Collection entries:
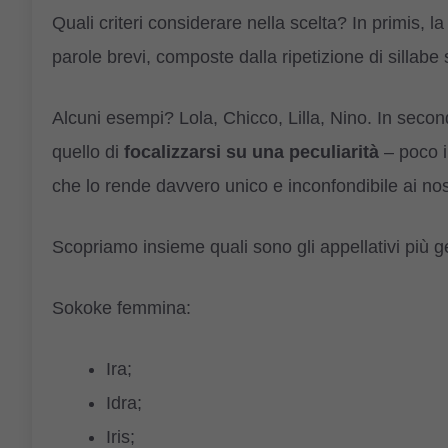
Quali criteri considerare nella scelta? In primis, la
parole brevi, composte dalla ripetizione di sillabe si
Alcuni esempi? Lola, Chicco, Lilla, Nino. In secon
quello di
focalizzarsi su una peculiarità
– poco i
che lo rende davvero unico e inconfondibile ai nos
Scopriamo insieme quali sono gli appellativi più ge
Sokoke femmina:
Ira;
Idra;
Iris;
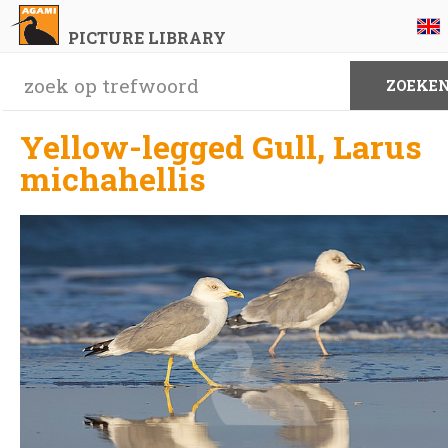
PICTURE LIBRARY
Yellow-legged Gull, Larus
michahellis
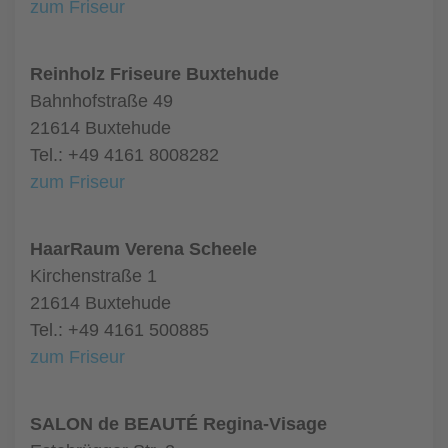
zum Friseur
Reinholz Friseure Buxtehude
Bahnhofstraße 49
21614 Buxtehude
Tel.: +49 4161 8008282
zum Friseur
HaarRaum Verena Scheele
Kirchenstraße 1
21614 Buxtehude
Tel.: +49 4161 500885
zum Friseur
SALON de BEAUTÉ Regina-Visage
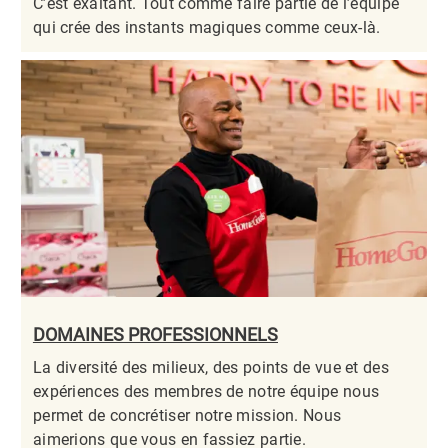
C’est exaltant. Tout comme faire partie de l’équipe
qui crée des instants magiques comme ceux-là.​​​​​​​
DOMAINES PROFESSIONNELS
La diversité des milieux, des points de vue et des
expériences des membres de notre équipe nous
permet de concrétiser notre mission. Nous
aimerions que vous en fassiez partie.​​​​​​​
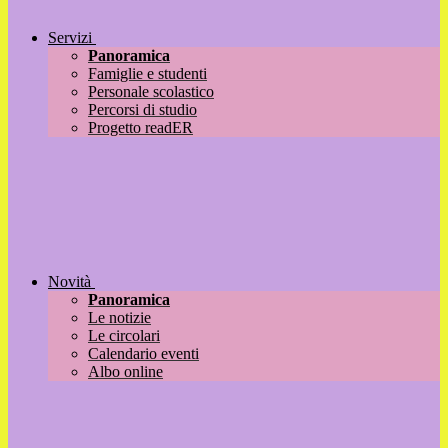
Servizi
Panoramica
Famiglie e studenti
Personale scolastico
Percorsi di studio
Progetto readER
Novità
Panoramica
Le notizie
Le circolari
Calendario eventi
Albo online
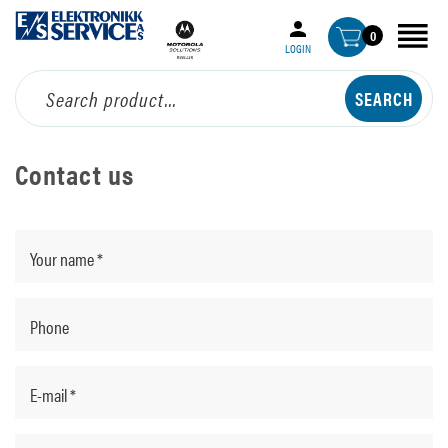
0
LOGIN
Contact us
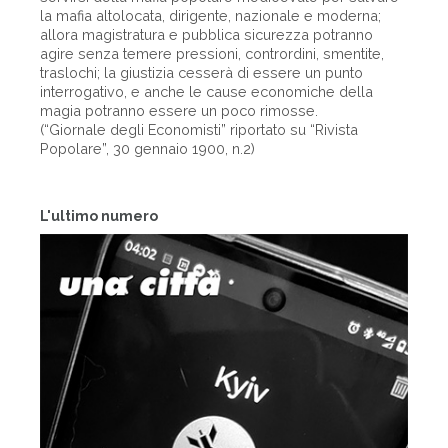
la mafia altolocata, dirigente, nazionale e moderna;
allora magistratura e pubblica sicurezza potranno
agire senza temere pressioni, contrordini, smentite,
traslochi; la giustizia cesserà di essere un punto
interrogativo, e anche le cause economiche della
magia potranno essere un poco rimosse.
(“Giornale degli Economisti” riportato su “Rivista
Popolare”, 30 gennaio 1900, n.2)
L'ultimo numero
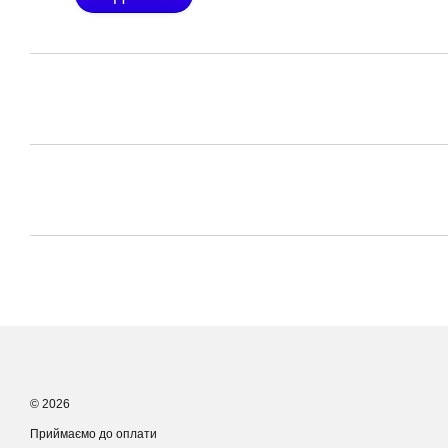
© 2026
Приймаємо до оплати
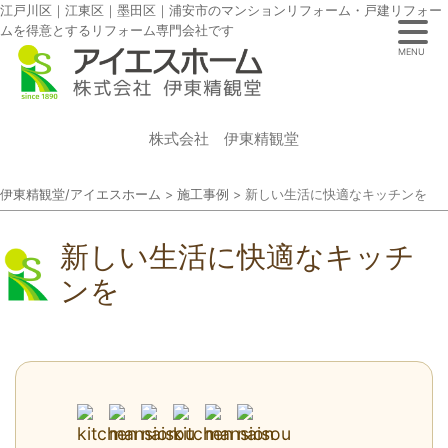
江戸川区｜江東区｜墨田区｜浦安市のマンションリフォーム・戸建リフォー
ムを得意とするリフォーム専門会社です
MENU
株式会社 伊東精観堂
伊東精観堂/アイエスホーム
>
施工事例
>
新しい生活に快適なキッチンを
新しい生活に快適なキッチ
ンを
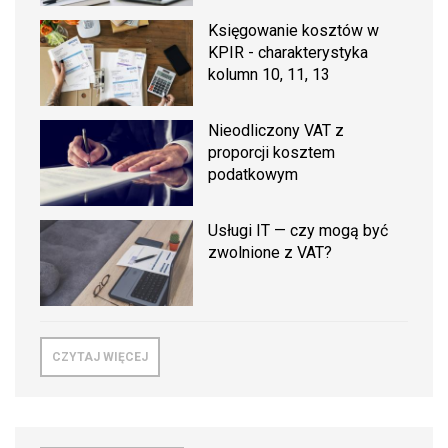
Księgowanie kosztów w
KPIR - charakterystyka
kolumn 10, 11, 13
Nieodliczony VAT z
proporcji kosztem
podatkowym
Usługi IT — czy mogą być
zwolnione z VAT?
CZYTAJ WIĘCEJ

What is being asked: Which lines of the data above contain the string "partie"? Copy each of them.

Task output:
C’est exaltant. Tout comme faire partie de l’équipe
aimerions que vous en fassiez partie.​​​​​​​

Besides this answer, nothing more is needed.